Lockheed Martin originally designed the Atlas V rocket, which took the Perseverance Rover to Mars to gather rock samples. Lockheed Martin has won the contract to create the Mars Ascent Vehicle to bring the Mars’ rock samples back.
How will the Mars Sample Return mission be done?
The Mars Sample Return (MSR) mission will be the first space mission in history designed to collect samples from one planet and bring them back to another.
Lockheed Martin has quite a challenge ahead with this first-of-its-kind mission.

‘The MSR mission is set to begin in 2026 and will begin with a rocket launch from the Kennedy Space Center in Florida‘.

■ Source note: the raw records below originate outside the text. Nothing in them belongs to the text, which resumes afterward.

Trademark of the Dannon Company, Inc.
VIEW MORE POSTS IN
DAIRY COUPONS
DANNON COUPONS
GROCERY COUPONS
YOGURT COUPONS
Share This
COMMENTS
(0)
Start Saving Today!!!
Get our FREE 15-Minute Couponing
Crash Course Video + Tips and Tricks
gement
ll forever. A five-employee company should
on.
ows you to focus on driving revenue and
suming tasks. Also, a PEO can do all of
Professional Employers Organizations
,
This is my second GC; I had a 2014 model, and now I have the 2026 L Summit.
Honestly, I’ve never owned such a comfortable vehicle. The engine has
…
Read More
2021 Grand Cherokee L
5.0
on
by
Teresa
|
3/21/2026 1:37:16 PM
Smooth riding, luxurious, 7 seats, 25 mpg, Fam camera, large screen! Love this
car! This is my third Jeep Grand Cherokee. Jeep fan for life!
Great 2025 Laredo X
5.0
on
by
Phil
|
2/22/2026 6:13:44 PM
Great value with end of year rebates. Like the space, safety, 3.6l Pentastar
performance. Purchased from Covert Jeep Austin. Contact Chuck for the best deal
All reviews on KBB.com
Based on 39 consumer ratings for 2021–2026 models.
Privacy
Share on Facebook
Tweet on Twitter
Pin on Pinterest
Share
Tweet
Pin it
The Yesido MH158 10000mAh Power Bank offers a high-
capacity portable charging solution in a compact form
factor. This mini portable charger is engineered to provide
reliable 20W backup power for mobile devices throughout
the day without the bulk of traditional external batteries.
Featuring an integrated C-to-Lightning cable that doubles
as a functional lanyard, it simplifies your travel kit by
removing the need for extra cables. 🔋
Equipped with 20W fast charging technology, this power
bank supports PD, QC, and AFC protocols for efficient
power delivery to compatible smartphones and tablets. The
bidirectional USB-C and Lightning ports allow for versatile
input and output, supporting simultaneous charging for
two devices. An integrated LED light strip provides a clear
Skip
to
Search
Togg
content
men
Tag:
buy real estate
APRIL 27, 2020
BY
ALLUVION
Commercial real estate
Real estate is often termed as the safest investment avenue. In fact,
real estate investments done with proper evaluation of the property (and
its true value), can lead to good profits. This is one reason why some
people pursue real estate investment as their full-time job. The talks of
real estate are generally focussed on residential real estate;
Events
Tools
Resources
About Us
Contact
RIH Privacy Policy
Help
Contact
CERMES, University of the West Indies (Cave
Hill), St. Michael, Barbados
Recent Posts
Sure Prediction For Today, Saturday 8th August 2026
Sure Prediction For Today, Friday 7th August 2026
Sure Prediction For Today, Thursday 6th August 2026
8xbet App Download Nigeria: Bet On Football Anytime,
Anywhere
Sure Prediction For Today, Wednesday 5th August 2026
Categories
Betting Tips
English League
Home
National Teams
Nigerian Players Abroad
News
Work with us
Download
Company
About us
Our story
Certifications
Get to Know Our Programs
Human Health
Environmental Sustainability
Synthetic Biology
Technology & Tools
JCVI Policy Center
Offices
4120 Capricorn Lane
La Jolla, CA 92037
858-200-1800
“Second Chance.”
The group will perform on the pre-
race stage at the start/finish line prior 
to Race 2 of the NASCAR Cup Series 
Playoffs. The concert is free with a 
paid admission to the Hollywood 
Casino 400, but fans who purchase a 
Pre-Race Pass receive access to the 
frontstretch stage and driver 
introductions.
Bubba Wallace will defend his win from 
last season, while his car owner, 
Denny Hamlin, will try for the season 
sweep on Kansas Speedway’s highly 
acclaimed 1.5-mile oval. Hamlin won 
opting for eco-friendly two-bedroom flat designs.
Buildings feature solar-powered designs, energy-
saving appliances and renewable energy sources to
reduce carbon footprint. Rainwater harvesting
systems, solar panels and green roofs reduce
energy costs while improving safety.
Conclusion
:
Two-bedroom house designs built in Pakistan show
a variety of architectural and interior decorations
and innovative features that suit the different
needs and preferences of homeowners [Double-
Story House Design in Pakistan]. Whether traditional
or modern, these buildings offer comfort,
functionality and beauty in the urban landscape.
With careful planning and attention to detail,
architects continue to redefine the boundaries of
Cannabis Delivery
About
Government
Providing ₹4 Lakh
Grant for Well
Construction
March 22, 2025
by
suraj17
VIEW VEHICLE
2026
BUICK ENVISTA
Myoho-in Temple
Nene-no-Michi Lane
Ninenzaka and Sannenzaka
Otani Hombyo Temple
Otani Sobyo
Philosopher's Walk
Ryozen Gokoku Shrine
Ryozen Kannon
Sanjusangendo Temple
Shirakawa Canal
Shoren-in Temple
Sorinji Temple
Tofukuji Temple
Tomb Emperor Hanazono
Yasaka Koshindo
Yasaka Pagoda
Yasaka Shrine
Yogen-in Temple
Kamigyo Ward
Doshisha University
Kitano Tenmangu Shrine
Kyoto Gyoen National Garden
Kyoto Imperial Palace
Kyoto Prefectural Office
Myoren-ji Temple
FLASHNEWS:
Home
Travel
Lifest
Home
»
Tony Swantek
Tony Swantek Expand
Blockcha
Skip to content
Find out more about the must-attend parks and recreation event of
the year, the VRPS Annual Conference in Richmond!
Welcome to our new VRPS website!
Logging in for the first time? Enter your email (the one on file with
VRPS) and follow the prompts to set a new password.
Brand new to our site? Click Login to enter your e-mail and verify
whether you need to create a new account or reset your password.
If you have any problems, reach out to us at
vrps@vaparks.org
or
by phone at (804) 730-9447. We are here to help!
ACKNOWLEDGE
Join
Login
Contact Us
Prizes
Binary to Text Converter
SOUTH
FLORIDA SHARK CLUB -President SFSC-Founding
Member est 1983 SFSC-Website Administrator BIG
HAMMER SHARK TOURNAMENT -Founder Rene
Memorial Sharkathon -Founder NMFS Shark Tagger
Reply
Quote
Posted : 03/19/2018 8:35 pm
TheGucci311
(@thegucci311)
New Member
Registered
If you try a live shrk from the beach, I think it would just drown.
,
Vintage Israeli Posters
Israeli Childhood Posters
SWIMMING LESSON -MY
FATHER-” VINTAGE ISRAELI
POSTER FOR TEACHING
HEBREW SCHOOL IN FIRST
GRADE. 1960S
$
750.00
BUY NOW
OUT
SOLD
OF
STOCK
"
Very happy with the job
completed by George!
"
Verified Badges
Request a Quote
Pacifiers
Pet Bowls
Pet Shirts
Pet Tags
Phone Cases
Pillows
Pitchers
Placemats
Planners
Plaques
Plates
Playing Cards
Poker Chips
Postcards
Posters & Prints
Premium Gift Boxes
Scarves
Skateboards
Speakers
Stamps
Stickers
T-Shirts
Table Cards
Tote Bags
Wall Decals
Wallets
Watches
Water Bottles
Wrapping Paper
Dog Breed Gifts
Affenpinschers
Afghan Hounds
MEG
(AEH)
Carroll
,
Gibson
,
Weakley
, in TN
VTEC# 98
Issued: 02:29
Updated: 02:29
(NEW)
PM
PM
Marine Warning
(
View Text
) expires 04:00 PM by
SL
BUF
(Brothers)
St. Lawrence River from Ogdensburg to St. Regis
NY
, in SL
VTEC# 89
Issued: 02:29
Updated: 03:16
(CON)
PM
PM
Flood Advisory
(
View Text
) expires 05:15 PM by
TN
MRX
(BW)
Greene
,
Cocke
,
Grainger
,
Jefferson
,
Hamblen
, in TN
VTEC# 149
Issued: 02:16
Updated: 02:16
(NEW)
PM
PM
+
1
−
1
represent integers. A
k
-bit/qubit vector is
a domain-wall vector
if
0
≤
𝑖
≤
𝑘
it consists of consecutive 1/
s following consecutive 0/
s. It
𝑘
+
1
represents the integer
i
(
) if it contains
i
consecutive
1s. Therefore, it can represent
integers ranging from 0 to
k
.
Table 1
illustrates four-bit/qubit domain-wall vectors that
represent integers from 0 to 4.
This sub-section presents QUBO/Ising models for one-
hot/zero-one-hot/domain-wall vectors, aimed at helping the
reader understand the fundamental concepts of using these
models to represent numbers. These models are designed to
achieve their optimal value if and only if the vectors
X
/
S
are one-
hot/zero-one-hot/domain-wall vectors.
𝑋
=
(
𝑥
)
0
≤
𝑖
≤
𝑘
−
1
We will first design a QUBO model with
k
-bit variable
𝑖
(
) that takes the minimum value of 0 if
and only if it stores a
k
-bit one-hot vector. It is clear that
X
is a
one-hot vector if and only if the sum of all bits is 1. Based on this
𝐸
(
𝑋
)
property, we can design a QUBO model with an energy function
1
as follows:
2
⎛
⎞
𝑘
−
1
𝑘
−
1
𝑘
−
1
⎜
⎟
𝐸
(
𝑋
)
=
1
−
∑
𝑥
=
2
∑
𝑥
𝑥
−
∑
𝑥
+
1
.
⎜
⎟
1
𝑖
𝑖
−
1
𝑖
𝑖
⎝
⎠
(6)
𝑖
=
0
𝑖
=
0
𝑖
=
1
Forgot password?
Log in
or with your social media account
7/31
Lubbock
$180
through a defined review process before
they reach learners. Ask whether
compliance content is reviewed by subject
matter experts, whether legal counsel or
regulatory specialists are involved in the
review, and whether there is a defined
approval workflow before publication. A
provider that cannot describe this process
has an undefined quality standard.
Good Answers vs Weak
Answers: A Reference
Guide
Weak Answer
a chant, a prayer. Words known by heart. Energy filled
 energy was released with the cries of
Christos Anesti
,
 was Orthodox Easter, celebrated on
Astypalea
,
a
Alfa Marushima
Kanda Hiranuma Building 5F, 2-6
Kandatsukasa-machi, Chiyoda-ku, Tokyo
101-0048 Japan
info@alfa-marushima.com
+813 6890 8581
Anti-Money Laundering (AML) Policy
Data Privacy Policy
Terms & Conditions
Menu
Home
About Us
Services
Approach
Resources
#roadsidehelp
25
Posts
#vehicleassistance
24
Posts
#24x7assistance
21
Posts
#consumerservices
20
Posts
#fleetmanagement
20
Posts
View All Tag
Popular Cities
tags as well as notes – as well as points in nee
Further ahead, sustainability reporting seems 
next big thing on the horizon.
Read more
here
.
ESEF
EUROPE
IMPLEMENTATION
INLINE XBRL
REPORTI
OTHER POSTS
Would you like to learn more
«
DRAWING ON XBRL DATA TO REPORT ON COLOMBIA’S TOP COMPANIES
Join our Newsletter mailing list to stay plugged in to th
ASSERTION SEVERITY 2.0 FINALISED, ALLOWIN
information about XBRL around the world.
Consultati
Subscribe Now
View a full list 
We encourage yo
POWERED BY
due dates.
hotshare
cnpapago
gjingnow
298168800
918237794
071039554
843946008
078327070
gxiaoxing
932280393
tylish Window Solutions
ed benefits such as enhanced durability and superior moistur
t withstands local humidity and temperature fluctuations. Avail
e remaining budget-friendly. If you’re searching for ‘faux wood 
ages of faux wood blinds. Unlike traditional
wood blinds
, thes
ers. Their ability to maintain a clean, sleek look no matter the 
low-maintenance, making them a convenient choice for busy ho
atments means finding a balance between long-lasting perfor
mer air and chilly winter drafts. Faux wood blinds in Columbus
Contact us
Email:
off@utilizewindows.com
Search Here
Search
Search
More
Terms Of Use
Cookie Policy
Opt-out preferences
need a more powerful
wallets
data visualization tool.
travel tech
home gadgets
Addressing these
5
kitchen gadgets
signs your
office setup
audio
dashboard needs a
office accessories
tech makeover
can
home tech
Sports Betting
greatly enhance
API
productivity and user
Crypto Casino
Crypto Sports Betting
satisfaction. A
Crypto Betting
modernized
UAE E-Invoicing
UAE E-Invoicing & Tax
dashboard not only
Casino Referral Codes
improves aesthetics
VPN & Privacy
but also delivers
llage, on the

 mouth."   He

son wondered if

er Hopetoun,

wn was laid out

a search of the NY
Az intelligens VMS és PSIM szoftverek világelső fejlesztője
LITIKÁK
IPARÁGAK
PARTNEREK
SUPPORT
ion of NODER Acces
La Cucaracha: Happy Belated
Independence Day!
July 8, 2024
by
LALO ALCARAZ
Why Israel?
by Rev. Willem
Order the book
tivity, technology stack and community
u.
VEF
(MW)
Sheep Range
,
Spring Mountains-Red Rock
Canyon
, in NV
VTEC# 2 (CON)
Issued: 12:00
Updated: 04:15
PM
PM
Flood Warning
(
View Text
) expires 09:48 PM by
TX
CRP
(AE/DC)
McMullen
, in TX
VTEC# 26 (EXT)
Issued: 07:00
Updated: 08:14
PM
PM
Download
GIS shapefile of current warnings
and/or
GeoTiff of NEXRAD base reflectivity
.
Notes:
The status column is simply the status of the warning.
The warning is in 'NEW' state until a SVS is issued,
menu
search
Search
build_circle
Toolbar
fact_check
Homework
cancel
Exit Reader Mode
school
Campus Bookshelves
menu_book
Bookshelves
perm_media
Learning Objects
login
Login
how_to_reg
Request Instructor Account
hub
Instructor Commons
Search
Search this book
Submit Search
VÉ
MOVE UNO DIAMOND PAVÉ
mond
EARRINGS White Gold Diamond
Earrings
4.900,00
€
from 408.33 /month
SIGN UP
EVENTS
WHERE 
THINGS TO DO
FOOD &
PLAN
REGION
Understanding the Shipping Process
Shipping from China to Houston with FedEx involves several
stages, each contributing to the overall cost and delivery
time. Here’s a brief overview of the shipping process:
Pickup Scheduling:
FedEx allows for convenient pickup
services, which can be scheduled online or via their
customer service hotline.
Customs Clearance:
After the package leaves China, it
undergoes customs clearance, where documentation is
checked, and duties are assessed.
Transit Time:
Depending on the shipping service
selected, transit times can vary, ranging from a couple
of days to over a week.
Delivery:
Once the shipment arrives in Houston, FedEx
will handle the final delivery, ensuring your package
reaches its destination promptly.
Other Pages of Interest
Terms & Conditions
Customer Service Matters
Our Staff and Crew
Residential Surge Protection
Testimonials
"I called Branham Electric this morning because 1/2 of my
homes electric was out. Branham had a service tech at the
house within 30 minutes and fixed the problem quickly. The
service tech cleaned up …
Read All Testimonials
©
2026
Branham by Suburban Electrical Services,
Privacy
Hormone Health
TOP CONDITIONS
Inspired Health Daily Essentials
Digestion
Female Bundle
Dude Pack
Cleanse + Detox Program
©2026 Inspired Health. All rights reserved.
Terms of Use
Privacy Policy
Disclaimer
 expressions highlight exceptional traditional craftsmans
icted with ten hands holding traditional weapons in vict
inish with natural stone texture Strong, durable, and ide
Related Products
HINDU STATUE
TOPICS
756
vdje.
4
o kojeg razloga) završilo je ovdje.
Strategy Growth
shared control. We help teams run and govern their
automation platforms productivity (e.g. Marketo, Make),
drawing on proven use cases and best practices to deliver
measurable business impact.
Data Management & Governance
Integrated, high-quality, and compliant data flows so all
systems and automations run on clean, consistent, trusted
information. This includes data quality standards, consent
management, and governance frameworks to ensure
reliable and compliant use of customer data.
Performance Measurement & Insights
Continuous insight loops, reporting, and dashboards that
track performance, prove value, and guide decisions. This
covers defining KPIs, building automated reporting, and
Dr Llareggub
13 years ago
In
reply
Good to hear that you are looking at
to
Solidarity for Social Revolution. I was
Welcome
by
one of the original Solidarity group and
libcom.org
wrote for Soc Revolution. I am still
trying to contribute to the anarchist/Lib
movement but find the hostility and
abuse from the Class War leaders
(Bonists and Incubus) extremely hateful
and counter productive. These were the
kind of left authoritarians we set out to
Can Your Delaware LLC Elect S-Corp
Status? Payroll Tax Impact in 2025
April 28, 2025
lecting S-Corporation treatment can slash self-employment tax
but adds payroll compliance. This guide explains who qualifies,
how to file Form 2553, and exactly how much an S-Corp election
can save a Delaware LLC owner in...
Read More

What is known about the mission so far is that it may involve sending two spacecraft and another rover back to Mars to arrive in approximately 2028. One of these crafts (an ascent vehicle carrying a rover, which Lockheed Martin has won the contract to build) will land in the exact location on Mars that Perseverance Rover is located, in an area called the Jezero Crater.
This ascent vehicle will send out the other rover to meet with the Perseverance rover and collect samples tubes. This rover will return the sample tubes to the ascent vehicle. The ascent vehicle will lift off from the Mars surface and go into orbit around the planet.
While in orbit around Mars, a second spacecraft (Earth Return Orbiter) will meet with the ascent vehicle, take the samples, and then return to Earth.
Georgina Torbet writing for digitaltrends.com, explains, ‘This might sound complicated, but it’s actually easier to design one spacecraft for landing and taking off from a planet’s surface, and another for traveling between planets, than it is to try and build one spacecraft which can do both.’
The gravity on Mars’ surface is much lower than here on Earth at just 0.376 g; an object that weighs 220 pounds (100 kg) on Earth would weigh only 84 pounds (38 kg) on Mars, which makes reaching Mars orbit much easier because a lot less fuel will be required for the Mars ascent vehicle.
Earth Return Orbiter’s second spacecraft is expected to approach Earth in the early-to-mid 2030s. The orbiter will release a small capsule tough enough to withstand high-speed entry into Earth’s atmosphere carrying the samples.
A lot of remarkable first achievements
This mission will be remarkable for a couple of reasons; it will be the first mission to gather rock samples from another planet and bring them back to Earth. The mission will allow scientists to learn about the early evolution of Mars and whether it ever supported microbial life.

The mission will also be a remarkable feat of multi-stage journey planning involving multiple spacecraft and vehicles.
NASA administrator Bill Nelson hints that this inspiring endeavor will be a ‘significant step that will ultimately help send the first astronauts to Mars.’.